O Telegram é uma dessas plataformas novas e marginais, apesar de ter 500 milhões de utilizadores por todo o mundo. Em janeiro, a rede social ganhou mais de 25 milhões de usuários em apenas 72 horas, depois de o WhatsApp ter mudado a sua política de privacidade, e por elementos de grupos ligados ao ataque ao Capitólio, como os Proud Boys ou o universo conspirativo QAnon, terem começado a ser banidos das principais plataformas de forma mais veemente – um dos fundadores do Telegram, Pavel Durov, descreveu-o como o “maior êxodo digital da história”.
À primeira vista, o Telegram parece ser idêntico ao WhatsApp, mas um dos elementos que o distingue é a existência de grupos e canais públicos facilmente encontrados por qualquer utilizador e que conseguem acolher um número ilimitado de subscritores.
E a ausência de moderação possibilita a proliferação dos mais diversos canais, de saudosistas do nazismo a negacionistas da pandemia de covid-19. A criação de narrativas conspiratórias, mergulhando indivíduos numa realidade alternativa, isolando-os socialmente, é fundamental para a radicalização no caminho do terrorismo. O Telegram torna-se, assim, o buraco negro do extremismo.
A inexistência de moderação, associada à funcionalidade de reencaminhamento instantâneo de uma mensagem para um máximo de cem utilizadores e à existência de canais sem limite de subscritores, resulta num fluxo de desinformação e de mensagens de ódio tendencialmente impossível de monitorizar. Uma partilha de uma fake news que só poderia chegar a 625 pessoas no WhatsApp, tem então um potencial alcance manifestamente superior no Telegram.
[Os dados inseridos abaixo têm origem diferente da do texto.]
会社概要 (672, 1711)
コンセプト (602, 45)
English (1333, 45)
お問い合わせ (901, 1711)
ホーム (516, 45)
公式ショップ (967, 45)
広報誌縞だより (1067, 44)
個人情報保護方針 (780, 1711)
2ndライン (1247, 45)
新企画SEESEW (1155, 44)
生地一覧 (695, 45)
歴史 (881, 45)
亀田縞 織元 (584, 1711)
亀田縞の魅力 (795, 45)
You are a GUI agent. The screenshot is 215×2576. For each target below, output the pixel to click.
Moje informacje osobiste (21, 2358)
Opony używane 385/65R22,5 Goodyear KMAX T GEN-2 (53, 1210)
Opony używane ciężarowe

Muitas das vezes, conteúdos que surgem pela primeira vez no Telegram depressa são exportados para outras redes sociais, onde acabam por circular até serem eliminados, o que nem sempre acontece.
O Institute for Strategic Dialogue diz ter encontrado quase mil de extrema-direita violenta apenas no Telegram
E a verdade é que o Telegram não mostra ter sequer o intuito nem os recursos para moderar o conteúdo extremista. Contudo, para todos os efeitos, os canais e grupos públicos serão apenas a ponta do icebergue, pois é impossível descobrir aquilo que permanece oculto nos chats secretos, onde só se entra por convite, o que dificulta a sua monitorização pelas forças e serviços de segurança.
As autoridades deparam-se ainda com outro obstáculo. “É a dificuldade em determinar o que é sério, o que é apenas uma coisa online… O que é apenas conversa, o que é que as pessoas realmente tencionam fazer. É incrivelmente complicado”, explicou ao Setenta e Quatro Patrik Hermansson, investigador da britânica Hope not hate.
Além disso, a aplicação oferece uma funcionalidade de conversação secreta com um temporizador que, quando ativado, apaga permanentemente as mensagens dos dispositivos de ambos os utilizadores. Esta função faz com que seja impossível às forças policiais ou aos próprios colaboradores da empresa acederem a estas conversas, mesmo apreendendo os aparelhos de suspeitos.
“A natureza destas conversas é horrenda, particularmente no Telegram. Há indivíduos a partilhar instruções sobre como imprimir armas em impressoras 3D, sobre como esfaquear alguém, sobre como emboscar uma escolta policial”, disse Davey. “A natureza deste conteúdo é inequívoca – racismo desumanizador, explícito e generalizado, é a regra, não a exceção.”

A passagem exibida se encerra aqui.